The trials utilizing an ISPPA of 4 W/cm2 also resulted in a frequency-dependent difference in the dye infiltration diameter (ANOVA, F(2,27)=77.0, P<0.001) (Fig. 4C). Specifically, 400 kHz generated a wider diameter of infiltration (17.2±2.4 mm), than 500 kHz and 600 kHz (post-hoc Tukey HSD, all *P<0.05 (Fig. 4); 11.7±2.4 mm and 3.7±2.6 mm, respectively). The infiltration diameter from sonication using 500 kHz was significantly wider than that obtained using 600 kHz (post-hoc Tukey HSD, *P<0.05). There was also a frequency-dependent difference in the depth of dye infiltration (ANOVA; F(2,27)=108.6, P<0.001) (Fig. 4D). Pair-wise comparison after ANOVA revealed that the use of 400 kHz showed a significantly greater depth of infiltration (9.4±0.9 mm) than the use of 500 or 600 kHz (6.2±1.3 mm and 2.1±1.1 mm; post-hoc Tukey HSD, all P<0.001). When the infiltration depths and diameter were compared between the two intensities at each frequency, a greater infiltration depth was observed only at 400 kHz (two-tailed t-test, P<0.001; noted as *** in Fig. 4B and D).

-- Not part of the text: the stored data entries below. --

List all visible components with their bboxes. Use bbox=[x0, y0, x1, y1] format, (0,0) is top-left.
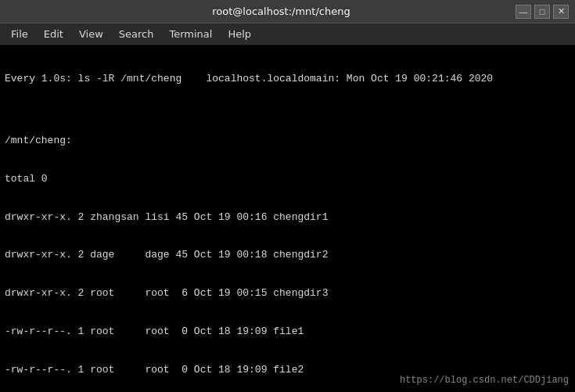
terminal-line: Every 1.0s: ls -lR /mnt/cheng localhost.… bbox=[5, 72, 570, 87]
title-bar: root@localhost:/mnt/cheng — □ ✕ bbox=[0, 0, 575, 23]
window-title: root@localhost:/mnt/cheng bbox=[47, 5, 516, 17]
maximize-button[interactable]: □ bbox=[534, 5, 550, 19]
terminal-line: /mnt/cheng: bbox=[5, 134, 570, 149]
minimize-button[interactable]: — bbox=[516, 5, 531, 19]
menu-file[interactable]: File bbox=[3, 27, 36, 41]
window-controls: — □ ✕ bbox=[516, 5, 569, 19]
terminal-line: drwxr-xr-x. 2 root root 6 Oct 19 00:15 c… bbox=[5, 286, 570, 301]
menu-terminal[interactable]: Terminal bbox=[161, 27, 220, 41]
menu-view[interactable]: View bbox=[71, 27, 111, 41]
menu-help[interactable]: Help bbox=[220, 27, 259, 41]
terminal-line: total 0 bbox=[5, 172, 570, 187]
watermark: https://blog.csdn.net/CDDjiang bbox=[400, 375, 569, 386]
terminal-line: drwxr-xr-x. 2 zhangsan lisi 45 Oct 19 00… bbox=[5, 210, 570, 225]
close-button[interactable]: ✕ bbox=[553, 5, 569, 19]
menu-search[interactable]: Search bbox=[111, 27, 162, 41]
terminal-line: -rw-r--r--. 1 root root 0 Oct 18 19:09 f… bbox=[5, 325, 570, 340]
menu-bar: File Edit View Search Terminal Help bbox=[0, 23, 575, 45]
terminal-line: drwxr-xr-x. 2 dage dage 45 Oct 19 00:18 … bbox=[5, 248, 570, 263]
terminal-output[interactable]: Every 1.0s: ls -lR /mnt/cheng localhost.… bbox=[0, 45, 575, 392]
menu-edit[interactable]: Edit bbox=[36, 27, 71, 41]
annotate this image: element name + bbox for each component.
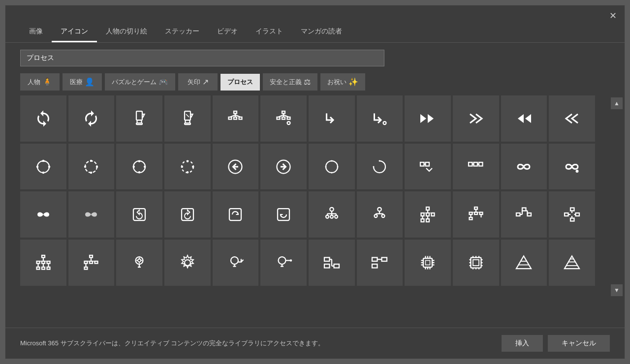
icon-lightbulb-gear[interactable]: [116, 240, 162, 286]
icon-circle-arrows-cycle2[interactable]: [357, 144, 403, 190]
svg-rect-62: [473, 162, 477, 166]
tab-cutout[interactable]: 人物の切り絵: [97, 22, 156, 42]
svg-rect-99: [469, 212, 472, 215]
svg-point-73: [330, 215, 333, 218]
svg-point-41: [133, 165, 135, 168]
category-puzzle[interactable]: パズルとゲーム 🎮: [105, 73, 175, 91]
svg-line-6: [186, 114, 189, 117]
svg-point-29: [48, 165, 51, 168]
cancel-button[interactable]: キャンセル: [548, 335, 610, 352]
svg-point-80: [378, 208, 382, 212]
svg-point-74: [335, 215, 338, 218]
icon-cycle-dots2[interactable]: [164, 144, 211, 190]
icon-box-refresh1[interactable]: [116, 191, 162, 238]
svg-rect-102: [469, 217, 472, 220]
icon-cycle-dots1[interactable]: [116, 144, 162, 190]
icon-process-step2[interactable]: [453, 144, 499, 190]
icon-process-step1[interactable]: [405, 144, 451, 190]
tab-video[interactable]: ビデオ: [208, 22, 247, 42]
icon-blender2[interactable]: [164, 95, 211, 142]
svg-point-145: [138, 259, 141, 262]
icon-org-chart2[interactable]: [357, 191, 403, 238]
svg-point-71: [330, 208, 334, 212]
svg-rect-172: [426, 260, 430, 265]
footer-buttons: 挿入 キャンセル: [502, 335, 610, 352]
icon-flow-chart1[interactable]: [501, 191, 547, 238]
search-input[interactable]: [20, 50, 384, 66]
icon-arrow-right-circle[interactable]: [260, 144, 307, 190]
category-bar: 人物 🧍 医療 👤 パズルとゲーム 🎮 矢印 ↗ プロセス 安全と正義 ⚖ お祝…: [5, 73, 625, 95]
close-button[interactable]: ✕: [606, 9, 620, 22]
icon-cycle-arrows1[interactable]: [20, 144, 66, 190]
icon-hierarchy1[interactable]: [213, 95, 259, 142]
svg-point-54: [331, 172, 332, 173]
icon-double-chevron-left-filled[interactable]: [501, 95, 547, 142]
category-process[interactable]: プロセス: [220, 74, 260, 91]
icon-org-chart1[interactable]: [309, 191, 355, 238]
icon-corner-arrow1[interactable]: [309, 95, 355, 142]
icon-refresh1[interactable]: [20, 95, 66, 142]
icon-cpu1[interactable]: [405, 240, 451, 286]
icon-circle-arrows-cycle1[interactable]: [309, 144, 355, 190]
icon-cpu2[interactable]: [453, 240, 499, 286]
tab-sticker[interactable]: ステッカー: [156, 22, 208, 42]
icon-pyramid2[interactable]: [549, 240, 595, 286]
icon-blender1[interactable]: [116, 95, 162, 142]
tab-images[interactable]: 画像: [20, 22, 52, 42]
icon-org-down1[interactable]: [20, 240, 66, 286]
icon-nested-chart2[interactable]: [357, 240, 403, 286]
icon-nested-chart1[interactable]: [309, 240, 355, 286]
tab-icons[interactable]: アイコン: [52, 22, 97, 42]
category-celebrate[interactable]: お祝い ✨: [320, 73, 365, 91]
category-medical[interactable]: 医療 👤: [63, 73, 102, 91]
icon-box-refresh4[interactable]: [260, 191, 307, 238]
svg-point-72: [326, 215, 329, 218]
icon-picker-dialog: ✕ 画像 アイコン 人物の切り絵 ステッカー ビデオ イラスト マンガの読者 人…: [5, 5, 625, 359]
tab-manga[interactable]: マンガの読者: [292, 22, 351, 42]
svg-point-31: [36, 165, 39, 168]
svg-rect-61: [469, 162, 472, 166]
svg-point-35: [90, 171, 93, 174]
svg-rect-138: [85, 267, 88, 270]
icon-pyramid1[interactable]: [501, 240, 547, 286]
icon-infinity-solid2[interactable]: [68, 191, 115, 238]
icon-flow-chart2[interactable]: [549, 191, 595, 238]
svg-rect-92: [426, 219, 429, 222]
insert-button[interactable]: 挿入: [502, 335, 543, 352]
icon-box-refresh2[interactable]: [164, 191, 211, 238]
svg-point-39: [144, 165, 146, 168]
svg-point-22: [383, 121, 386, 124]
svg-marker-25: [525, 114, 531, 123]
icon-double-chevron-left-outline[interactable]: [549, 95, 595, 142]
svg-marker-26: [518, 114, 524, 123]
svg-rect-63: [479, 162, 483, 166]
icon-lightbulb-connect[interactable]: [260, 240, 307, 286]
icon-arrow-left-circle[interactable]: [213, 144, 259, 190]
svg-rect-16: [282, 117, 285, 120]
icon-hierarchy2[interactable]: [260, 95, 307, 142]
svg-rect-14: [282, 111, 285, 114]
icon-infinity2[interactable]: [549, 144, 595, 190]
icon-org-down2[interactable]: [68, 240, 115, 286]
icon-settings-gear[interactable]: [164, 240, 211, 286]
category-people[interactable]: 人物 🧍: [20, 73, 60, 91]
icon-tree-chart2[interactable]: [453, 191, 499, 238]
icon-double-chevron-right-filled[interactable]: [405, 95, 451, 142]
tab-illust[interactable]: イラスト: [247, 22, 292, 42]
icon-infinity-solid1[interactable]: [20, 191, 66, 238]
svg-point-53: [337, 166, 338, 167]
icon-refresh2[interactable]: [68, 95, 115, 142]
category-arrows[interactable]: 矢印 ↗: [178, 73, 218, 91]
category-safety[interactable]: 安全と正義 ⚖: [263, 73, 317, 91]
icon-corner-arrow2[interactable]: [357, 95, 403, 142]
scroll-down-button[interactable]: ▼: [611, 284, 623, 296]
scroll-controls: ▲ ▼: [611, 95, 625, 298]
icon-double-chevron-right-outline[interactable]: [453, 95, 499, 142]
icon-infinity1[interactable]: [501, 144, 547, 190]
icon-box-refresh3[interactable]: [213, 191, 259, 238]
scroll-up-button[interactable]: ▲: [611, 97, 623, 109]
process-label: プロセス: [227, 78, 253, 87]
icon-tree-chart1[interactable]: [405, 191, 451, 238]
icon-cycle-arrows2[interactable]: [68, 144, 115, 190]
icon-lightbulb-arrow[interactable]: [213, 240, 259, 286]
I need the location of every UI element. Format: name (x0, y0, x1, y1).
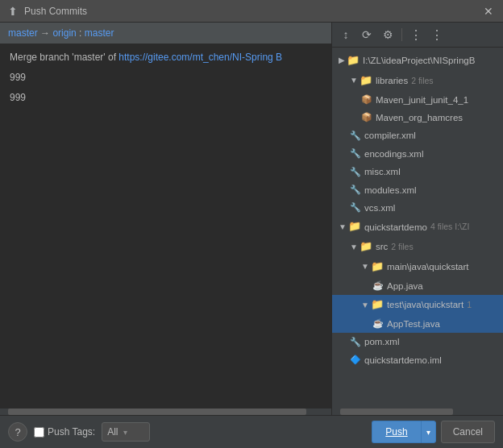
push-button-container: Push ▾ (372, 421, 435, 443)
title-bar: ⬆ Push Commits ✕ (0, 0, 503, 23)
right-panel: ↕ ⟳ ⚙ ⋮ ⋮ ▶ 📁 I:\ZL\ideaProject\NISpring… (332, 23, 503, 415)
tree-label-compiler: compiler.xml (364, 128, 416, 143)
main-content: master → origin : master Merge branch 'm… (0, 23, 503, 415)
file-icon-pom: 🔧 (350, 335, 361, 350)
tree-label-maven-junit: Maven_junit_junit_4_1 (376, 93, 468, 107)
tree-label-quickstart: quickstartdemo (364, 220, 427, 234)
tree-label-modules: modules.xml (364, 183, 417, 197)
tree-vcs-xml[interactable]: 🔧 vcs.xml (332, 199, 503, 217)
file-icon-modules: 🔧 (350, 183, 361, 197)
tree-compiler-xml[interactable]: 🔧 compiler.xml (332, 127, 503, 144)
tree-label-maven-hamcrest: Maven_org_hamcres (376, 110, 463, 125)
folder-icon-libraries: 📁 (360, 73, 372, 89)
file-icon-misc: 🔧 (350, 165, 361, 180)
tree-encodings-xml[interactable]: 🔧 encodings.xml (332, 145, 503, 163)
toolbar-btn-settings[interactable]: ⚙ (379, 26, 397, 44)
tree-label-iml: quickstartdemo.iml (364, 353, 442, 367)
file-icon-encodings: 🔧 (350, 147, 361, 161)
tree-meta-libraries: 2 files (411, 74, 433, 88)
bottom-bar: ? Push Tags: All ▾ Push ▾ Cancel (0, 415, 503, 448)
footer-buttons: Push ▾ Cancel (372, 421, 495, 443)
toolbar-separator-1 (401, 28, 402, 41)
remote-name[interactable]: origin (52, 27, 76, 39)
tree-app-java[interactable]: ☕ App.java (332, 277, 503, 295)
local-branch[interactable]: master (8, 27, 38, 39)
file-icon-apptest: ☕ (372, 317, 384, 331)
help-button[interactable]: ? (8, 422, 27, 442)
left-panel: master → origin : master Merge branch 'm… (0, 23, 332, 415)
file-icon-lib2: 📦 (361, 110, 372, 125)
push-tags-dropdown[interactable]: All ▾ (102, 422, 150, 442)
tree-src[interactable]: ▼ 📁 src 2 files (332, 237, 503, 257)
left-scrollbar[interactable] (0, 409, 331, 415)
push-dropdown-button[interactable]: ▾ (421, 421, 436, 443)
toolbar-btn-expand[interactable]: ↕ (337, 26, 355, 44)
tree-test-java[interactable]: ▼ 📁 test\java\quickstart 1 (332, 295, 503, 315)
folder-icon-test: 📁 (371, 297, 384, 313)
commit-message: Merge branch 'master' of (10, 52, 118, 63)
folder-icon-root: 📁 (347, 52, 360, 69)
push-tags-label: Push Tags: (48, 426, 95, 438)
cancel-button[interactable]: Cancel (441, 421, 495, 443)
tree-label-misc: misc.xml (364, 164, 401, 179)
commit-item: Merge branch 'master' of https://gitee.c… (0, 48, 331, 68)
tree-label-encodings: encodings.xml (364, 147, 424, 161)
branch-bar: master → origin : master (0, 23, 331, 44)
tree-misc-xml[interactable]: 🔧 misc.xml (332, 163, 503, 180)
tree-maven-hamcrest[interactable]: 📦 Maven_org_hamcres (332, 109, 503, 127)
file-icon-iml: 🔷 (350, 353, 361, 367)
tree-iml[interactable]: 🔷 quickstartdemo.iml (332, 351, 503, 369)
commit-number-1: 999 (0, 68, 331, 88)
push-button[interactable]: Push (372, 421, 420, 443)
tree-label-app: App.java (387, 279, 423, 293)
tree-meta-test: 1 (467, 298, 472, 312)
tree-label-test: test\java\quickstart (387, 297, 464, 312)
toolbar-btn-sort[interactable]: ⋮ (428, 26, 446, 44)
file-icon-compiler: 🔧 (350, 129, 361, 143)
right-scrollbar-thumb (340, 409, 453, 415)
tree-meta-src: 2 files (391, 240, 413, 254)
branch-arrow: → (40, 27, 52, 39)
title-icon: ⬆ (6, 5, 19, 18)
push-tags-value: All (107, 426, 118, 438)
close-button[interactable]: ✕ (480, 3, 497, 19)
file-tree[interactable]: ▶ 📁 I:\ZL\ideaProject\NISpringB ▼ 📁 libr… (332, 48, 503, 409)
tree-label-apptest: AppTest.java (387, 317, 440, 331)
commit-url[interactable]: https://gitee.com/mt_chen/NI-Spring B (118, 52, 282, 63)
file-icon-vcs: 🔧 (350, 201, 361, 215)
folder-icon-src: 📁 (360, 239, 372, 255)
commits-list[interactable]: Merge branch 'master' of https://gitee.c… (0, 44, 331, 409)
tree-pom-xml[interactable]: 🔧 pom.xml (332, 333, 503, 351)
file-icon-app: ☕ (372, 279, 384, 293)
tree-label-vcs: vcs.xml (364, 201, 395, 215)
right-toolbar: ↕ ⟳ ⚙ ⋮ ⋮ (332, 23, 503, 48)
tree-modules-xml[interactable]: 🔧 modules.xml (332, 181, 503, 199)
chevron-root: ▶ (339, 54, 345, 67)
toolbar-btn-refresh[interactable]: ⟳ (358, 26, 376, 44)
left-scrollbar-thumb (8, 409, 306, 415)
tree-libraries[interactable]: ▼ 📁 libraries 2 files (332, 71, 503, 91)
title-text: Push Commits (24, 6, 480, 17)
tree-label-src: src (376, 239, 388, 254)
file-icon-lib1: 📦 (361, 93, 372, 107)
push-tags-checkbox-label[interactable]: Push Tags: (34, 426, 95, 438)
right-scrollbar[interactable] (332, 409, 503, 415)
folder-icon-quickstart: 📁 (348, 218, 361, 235)
commit-number-2: 999 (0, 88, 331, 108)
tree-label-pom: pom.xml (364, 334, 399, 349)
chevron-quickstart: ▼ (339, 221, 347, 234)
tree-root[interactable]: ▶ 📁 I:\ZL\ideaProject\NISpringB (332, 51, 503, 71)
push-tags-checkbox[interactable] (34, 427, 44, 438)
tree-main-java[interactable]: ▼ 📁 main\java\quickstart (332, 257, 503, 277)
tree-label-main: main\java\quickstart (387, 259, 469, 274)
branch-separator: : (79, 27, 85, 39)
tree-maven-junit[interactable]: 📦 Maven_junit_junit_4_1 (332, 91, 503, 109)
toolbar-btn-filter[interactable]: ⋮ (407, 26, 425, 44)
remote-branch[interactable]: master (85, 27, 114, 39)
chevron-main: ▼ (361, 260, 369, 273)
tree-quickstartdemo[interactable]: ▼ 📁 quickstartdemo 4 files I:\ZI (332, 217, 503, 237)
chevron-src: ▼ (350, 241, 358, 254)
tree-label-root: I:\ZL\ideaProject\NISpringB (363, 53, 475, 68)
tree-meta-quickstart: 4 files I:\ZI (430, 220, 469, 234)
tree-apptest-java[interactable]: ☕ AppTest.java (332, 315, 503, 333)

Dye Infiltration into Agar Hydrogel Blocks

Lack of visible dye infiltration on the sonicated surfaces of the agar hydrogel blocks prevented any diameter measurements (an example shown in Fig. 3B). The infiltration depths in agar hydrogel blocks, resulting from intensities of 3 and 4 W/cm2, were much lower (all <1.5 mm) than those measured in melamine foam across the frequency range. ANOVA did not reveal a frequency-dependent difference in dye infiltration depth among any of the frequencies at both intensities (P>0.05; F-value, P-value) (Fig. 5).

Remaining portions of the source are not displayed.